The problem
Word for word, and with pictures excluded, copy out all the records that follow.

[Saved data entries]
·····

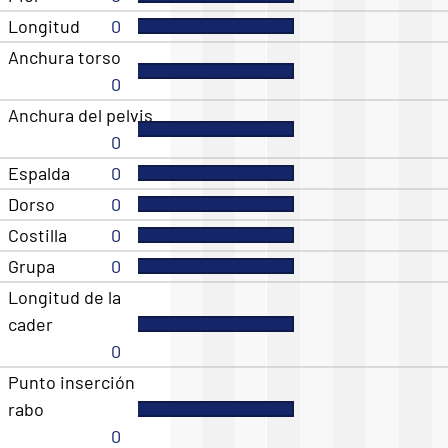
Longitud
0
Anchura torso
0
Anchura del pelvis
0
Espalda
0
Dorso
0
Costilla
0
Grupa
0
Longitud de la
cader
0
Punto inserción
rabo
0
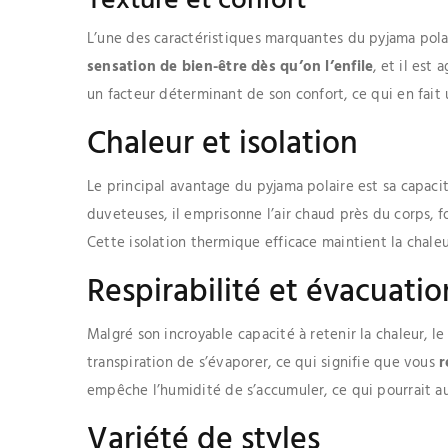
Texture et confort
L’une des caractéristiques marquantes du pyjama polai
sensation de bien-être dès qu’on l’enfile
, et il est
un facteur déterminant de son confort, ce qui en fait u
Chaleur et isolation
Le principal avantage du pyjama polaire est sa capacit
duveteuses, il emprisonne l’air chaud près du corps, 
Cette isolation thermique efficace maintient la chale
Respirabilité et évacuatio
Malgré son incroyable capacité à retenir la chaleur, le
transpiration de s’évaporer, ce qui signifie que vous
r
empêche l’humidité de s’accumuler, ce qui pourrait a
Variété de styles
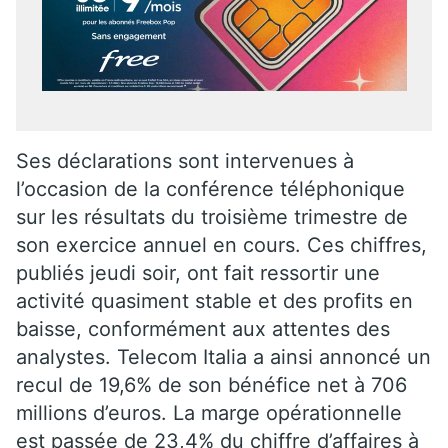
Ses déclarations sont intervenues à
l’occasion de la conférence téléphonique
sur les résultats du troisième trimestre de
son exercice annuel en cours. Ces chiffres,
publiés jeudi soir, ont fait ressortir une
activité quasiment stable et des profits en
baisse, conformément aux attentes des
analystes. Telecom Italia a ainsi annoncé un
recul de 19,6% de son bénéfice net à 706
millions d’euros. La marge opérationnelle
est passée de 23,4% du chiffre d’affaires à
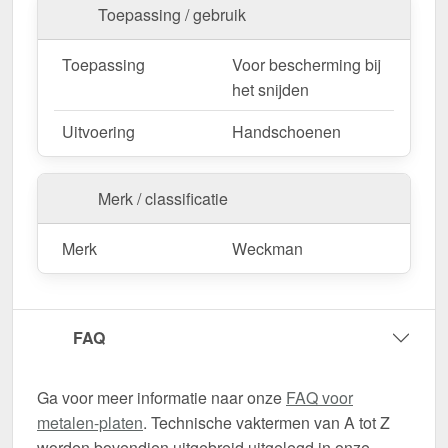
Toepassing / gebruik
Toepassing
Voor bescherming bij
het snijden
Uitvoering
Handschoenen
Merk / classificatie
Merk
Weckman
FAQ
Ga voor meer informatie naar onze
FAQ voor
metalen-platen
. Technische vaktermen van A tot Z
worden bovendien uitgebreid uitgelegd in onze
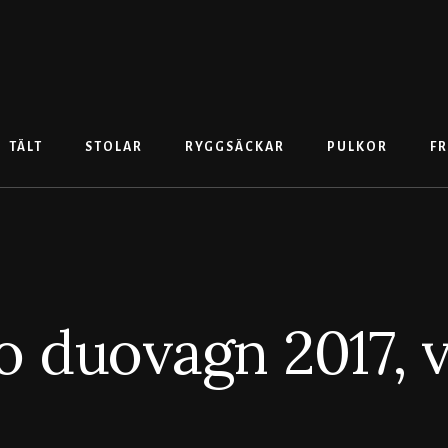
TÄLT
STOLAR
RYGGSÄCKAR
PULKOR
FR
o duovagn 2017, va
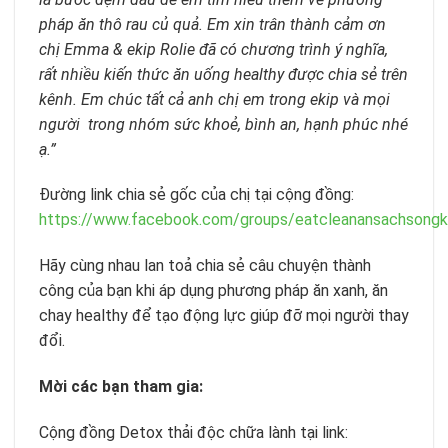
pháp ăn thô rau củ quả. Em xin trân thành cảm ơn
chị Emma & ekip Rolie đã có chương trình ý nghĩa,
rất nhiều kiến thức ăn uống healthy được chia sẻ trên
kênh. Em chúc tất cả anh chị em trong ekip và mọi
người trong nhóm sức khoẻ, bình an, hạnh phúc nhé
ạ.”
Đường link chia sẻ gốc của chị tại cộng đồng:
https://www.facebook.com/groups/eatcleanansachson
Hãy cùng nhau lan toả chia sẻ câu chuyện thành
công của bạn khi áp dụng phương pháp ăn xanh, ăn
chay healthy để tạo động lực giúp đỡ mọi người thay
đổi.
Mời các bạn tham gia:
Cộng đồng Detox thải độc chữa lành tại link:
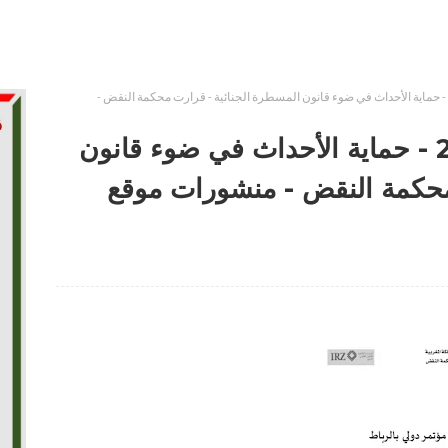
دفاتر محكمة النقض العدد 27 - حماية الأحداث في ضوء قانون المسطرة الجنائية - قرارت محكمة النقض -
دفاتر محكمة النقض العدد 27 - حماية الأحداث في ضوء قانون
محكمة النقض - منشورات موقع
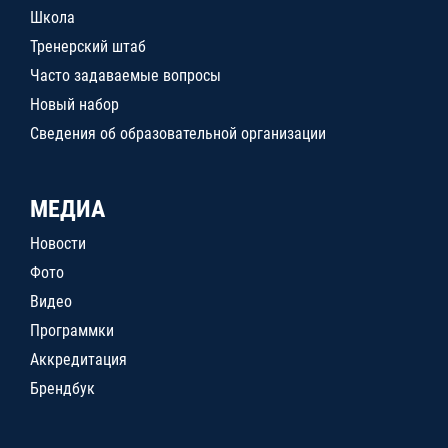
Школа
Тренерский штаб
Часто задаваемые вопросы
Новый набор
Сведения об образовательной организации
МЕДИА
Новости
Фото
Видео
Программки
Аккредитация
Брендбук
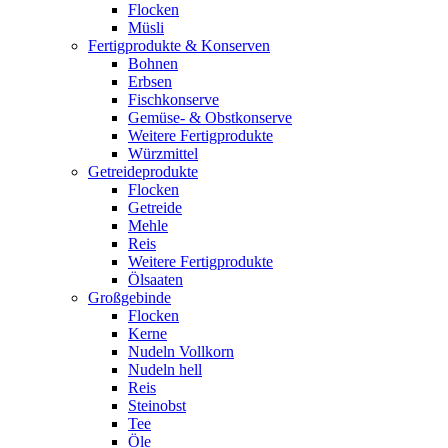
Flocken
Müsli
Fertigprodukte & Konserven
Bohnen
Erbsen
Fischkonserve
Gemüse- & Obstkonserve
Weitere Fertigprodukte
Würzmittel
Getreideprodukte
Flocken
Getreide
Mehle
Reis
Weitere Fertigprodukte
Ölsaaten
Großgebinde
Flocken
Kerne
Nudeln Vollkorn
Nudeln hell
Reis
Steinobst
Tee
Öle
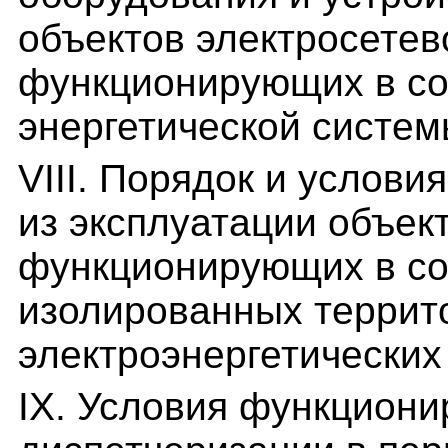
объектов электросетев
функционирующих в со
энергетической систем
VIII. Порядок и услов
из эксплуатации объек
функционирующих в со
изолированных террит
электроэнергетических
IX. Условия функциони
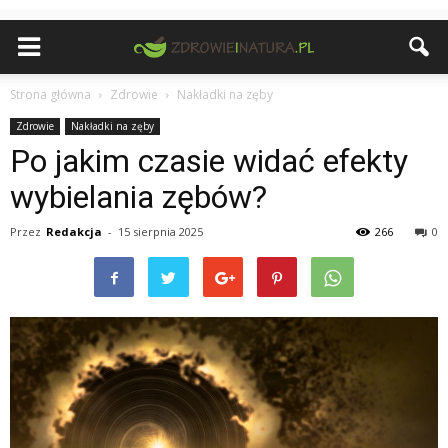
Strona główna
Zdrowie
Nakładki na zęby
Zdrowie
Nakładki na zęby
Po jakim czasie widać efekty
wybielania zębów?
Przez
Redakcja
-
15 sierpnia 2025
266
0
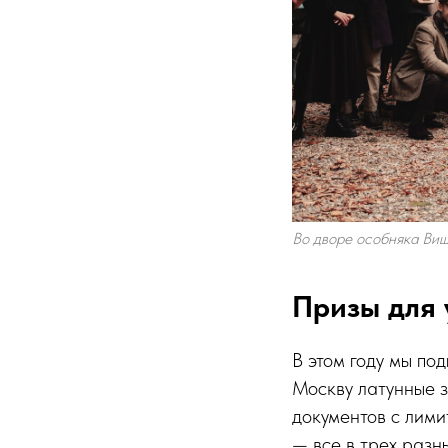
Во дворе особняка Ви
Призы для 
В этом году мы по
Москву латунные з
документов с лим
— все в трех разны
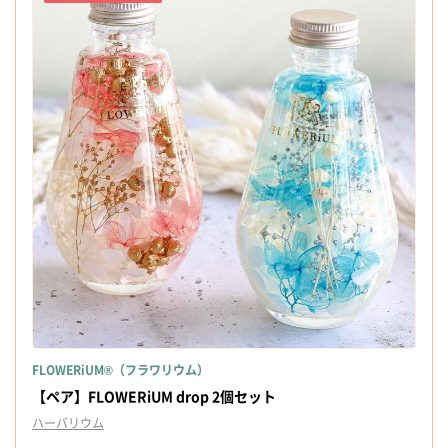
FLOWERiUM®（フラワリウム）
【ペア】FLOWERiUM drop 2個セット
ハーバリウム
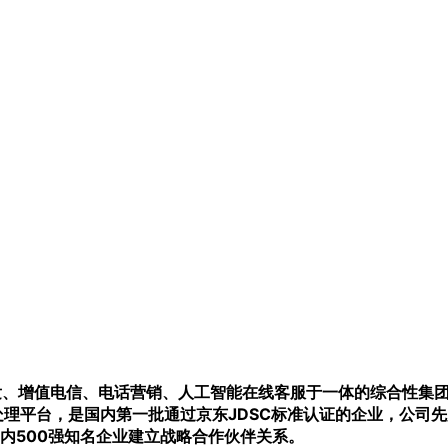
开发、增值电信、电话营销、人工智能在线客服于一体的综合性集
处理平台，是国内第一批通过京东JDSC标准认证的企业，公司
内500强知名企业建立战略合作伙伴关系。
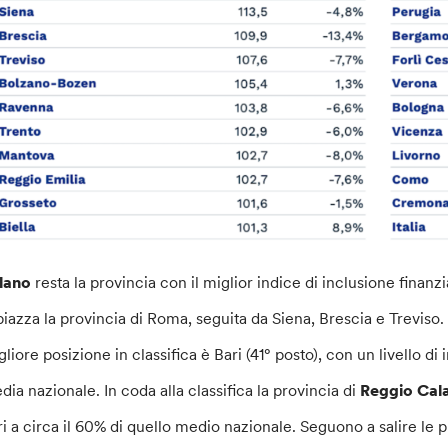
lano
resta la provincia con il miglior indice di inclusione finanz
 piazza la provincia di Roma, seguita da Siena, Brescia e Trevis
gliore posizione in classifica è Bari (41° posto), con un livello d
dia nazionale. In coda alla classifica la provincia di
Reggio Cal
ri a circa il 60% di quello medio nazionale. Seguono a salire le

·····

The answer
Longitud
0
Anchura torso
0
Anchura del pelvis
0
Espalda
0
Dorso
0
Costilla
0
Grupa
0
Longitud de la
cader
0
Punto inserción
rabo
0
Texture et confort
L’une des caractéristiques marquantes du pyjama polai
sensation de bien-être dès qu’on l’enfile
, et il est
un facteur déterminant de son confort, ce qui en fait u
Chaleur et isolation
Le principal avantage du pyjama polaire est sa capacit
duveteuses, il emprisonne l’air chaud près du corps, 
Cette isolation thermique efficace maintient la chale
Respirabilité et évacuatio
Malgré son incroyable capacité à retenir la chaleur, le
transpiration de s’évaporer, ce qui signifie que vous
r
empêche l’humidité de s’accumuler, ce qui pourrait a
Variété de styles
Ses déclarations sont intervenues à
l’occasion de la conférence téléphonique
sur les résultats du troisième trimestre de
son exercice annuel en cours. Ces chiffres,
publiés jeudi soir, ont fait ressortir une
activité quasiment stable et des profits en
baisse, conformément aux attentes des
analystes. Telecom Italia a ainsi annoncé un
recul de 19,6% de son bénéfice net à 706
millions d’euros. La marge opérationnelle
est passée de 23,4% du chiffre d’affaires à
Toepassing / gebruik
Toepassing
Voor bescherming bij
het snijden
Uitvoering
Handschoenen
Merk / classificatie
Merk
Weckman
FAQ
Ga voor meer informatie naar onze
FAQ voor
metalen-platen
. Technische vaktermen van A tot Z
worden bovendien uitgebreid uitgelegd in onze
TÄLT
STOLAR
RYGGSÄCKAR
PULKOR
FR
o duovagn 2017, va
pháp ăn thô rau củ quả. Em xin trân thành cảm ơn
chị Emma & ekip Rolie đã có chương trình ý nghĩa,
rất nhiều kiến thức ăn uống healthy được chia sẻ trên
kênh. Em chúc tất cả anh chị em trong ekip và mọi
người trong nhóm sức khoẻ, bình an, hạnh phúc nhé
ạ.”
Đường link chia sẻ gốc của chị tại cộng đồng:
https://www.facebook.com/groups/eatcleanansachson
Hãy cùng nhau lan toả chia sẻ câu chuyện thành
công của bạn khi áp dụng phương pháp ăn xanh, ăn
chay healthy để tạo động lực giúp đỡ mọi người thay
đổi.
Mời các bạn tham gia:
Cộng đồng Detox thải độc chữa lành tại link:
دفاتر محكمة النقض العدد 27 - حماية الأحداث في ضوء قانون المسطرة الجنائية - قرارت محكمة النقض -
دفاتر محكمة النقض العدد 27 - حماية الأحداث في ضوء قانون
محكمة النقض - منشورات موقع
Школа
Тренерский штаб
Часто задаваемые вопросы
Новый набор
Сведения об образовательной организации
МЕДИА
Новости
Фото
Видео
Программки
Аккредитация
Брендбук
Flocken
Müsli
Fertigprodukte & Konserven
Bohnen
Erbsen
Fischkonserve
Gemüse- & Obstkonserve
Weitere Fertigprodukte
Würzmittel
Getreideprodukte
Flocken
Getreide
Mehle
Reis
Weitere Fertigprodukte
Ölsaaten
Großgebinde
Flocken
Kerne
Nudeln Vollkorn
Nudeln hell
Reis
Steinobst
Tee
Öle
объектов электросетев
функционирующих в со
энергетической систем
VIII. Порядок и услов
из эксплуатации объек
функционирующих в со
изолированных террит
электроэнергетических
IX. Условия функциони
Strona główna
Zdrowie
Nakładki na zęby
Zdrowie
Nakładki na zęby
Po jakim czasie widać efekty
wybielania zębów?
Przez
Redakcja
-
15 sierpnia 2025
266
0
Во дворе особняка Ви
Призы для 
В этом году мы по
Москву латунные з
документов с лим
— все в трех разны
FLOWERiUM®（フラワリウム）
【ペア】FLOWERiUM drop 2個セット
ハーバリウム
开发、增值电信、电话营销、人工智能在线客服于一体的综合性集
处理平台，是国内第一批通过京东JDSC标准认证的企业，公司
内500强知名企业建立战略合作伙伴关系。
lano
resta la provincia con il miglior indice di inclusione finanz
 piazza la provincia di Roma, seguita da Siena, Brescia e Trevis
gliore posizione in classifica è Bari (41° posto), con un livello d
dia nazionale. In coda alla classifica la provincia di
Reggio Cal
ri a circa il 60% di quello medio nazionale. Seguono a salire le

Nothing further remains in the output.